Sergei Kushov

Personal information
- Full name: Sergei Leonidovich Kushov
- Date of birth: 18 August 1977 (age 49)
- Place of birth: Leningrad, Russian SFSR
- Height: 1.76 m (5 ft 9+1⁄2 in)
- Position: Midfielder

Senior career*
- Years: Team / Apps / (Gls)
- 1995: SKA Turbostroitel St. Petersburg
- 1996–1997: FC Lokomotiv-d St. Petersburg / 59 / (4)
- 1998–2000: FC Lokomotiv St.

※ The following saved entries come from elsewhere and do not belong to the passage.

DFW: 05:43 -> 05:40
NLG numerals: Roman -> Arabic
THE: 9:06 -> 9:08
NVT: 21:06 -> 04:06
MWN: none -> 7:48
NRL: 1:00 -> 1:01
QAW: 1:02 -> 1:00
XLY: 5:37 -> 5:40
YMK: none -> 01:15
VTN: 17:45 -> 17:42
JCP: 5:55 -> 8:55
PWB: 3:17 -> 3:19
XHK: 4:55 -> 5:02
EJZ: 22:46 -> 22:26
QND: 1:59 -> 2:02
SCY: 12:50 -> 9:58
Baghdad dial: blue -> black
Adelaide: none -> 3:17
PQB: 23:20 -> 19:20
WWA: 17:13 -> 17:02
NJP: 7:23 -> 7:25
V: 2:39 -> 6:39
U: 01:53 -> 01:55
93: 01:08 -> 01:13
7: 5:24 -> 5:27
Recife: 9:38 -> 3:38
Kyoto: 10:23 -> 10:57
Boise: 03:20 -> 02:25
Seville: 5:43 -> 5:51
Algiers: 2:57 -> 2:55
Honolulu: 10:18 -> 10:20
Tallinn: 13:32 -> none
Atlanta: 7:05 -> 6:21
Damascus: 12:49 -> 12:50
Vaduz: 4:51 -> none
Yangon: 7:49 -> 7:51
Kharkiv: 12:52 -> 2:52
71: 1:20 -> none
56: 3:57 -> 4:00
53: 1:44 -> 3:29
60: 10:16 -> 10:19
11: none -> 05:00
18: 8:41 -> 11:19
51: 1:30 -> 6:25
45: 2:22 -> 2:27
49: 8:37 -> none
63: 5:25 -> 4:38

Petersburg / 41 / (4)
- 2001–2002: FC Baltika Kaliningrad / 33 / (1)
- 2003–2005: FC Oryol / 111 / (8)
- 2006: FK Atlantas / 6 / (0)
- 2007–2010: FC Salyut Belgorod / 135 / (16)
- 2011: FC Shinnik Yaroslavl / 11 / (0)
- 2012–2013: FC Salyut Belgorod / 22 / (1)

= Sergei Kushov =

Russian footballer

Sergei Leonidovich Kushov (Серге́й Леонидович Кушов; born 18 August 1977) is a former Russian professional football player.

==Club career==
He played 12 seasons in the Russian Football National League for 5 different teams.